==== DATA RECORDS

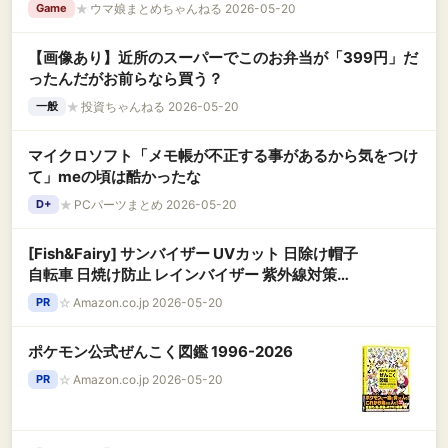
★
ウマ娘まとめちゃんねる 2026-05-20
Game
【画像あり】近所のスーパーでこのお弁当が「399円」だ
ったんだがお前らなら買う？
★
投資ちゃんねる 2026-05-20
一般
マイクロソフト「メモ帳が不正する事があるから気をつけ
て」meの頃は酷かったな
★
PCパーツまとめ 2026-05-20
D+
[Fish&Fairy] サンバイザー UVカット 日除け帽子
自転車 日焼け防止 レインバイザー 紫外線対策
UPF50+ 雨除け つば広 ずれない 晴雨兼用 視界良
☆
Amazon.co.jp 2026-05-20
PR
好 通勤 キャップ アウトドア レディース メンズ
夏用帽子 (ブラック) [並行輸入品]
ポケモン公式ぜんこく図鑑 1996-2026
☆
Amazon.co.jp 2026-05-20
PR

========

WHAT IS NEEDED: Copy all records exactly; omit images.

COMPLETED TASK:
★
ウマ娘まとめちゃんねる 2026-05-20
Game
【画像あり】近所のスーパーでこのお弁当が「399円」だ
ったんだがお前らなら買う？
★
投資ちゃんねる 2026-05-20
一般
マイクロソフト「メモ帳が不正する事があるから気をつけ
て」meの頃は酷かったな
★
PCパーツまとめ 2026-05-20
D+
[Fish&Fairy] サンバイザー UVカット 日除け帽子
自転車 日焼け防止 レインバイザー 紫外線対策
UPF50+ 雨除け つば広 ずれない 晴雨兼用 視界良
☆
Amazon.co.jp 2026-05-20
PR
好 通勤 キャップ アウトドア レディース メンズ
夏用帽子 (ブラック) [並行輸入品]
ポケモン公式ぜんこく図鑑 1996-2026
☆
Amazon.co.jp 2026-05-20
PR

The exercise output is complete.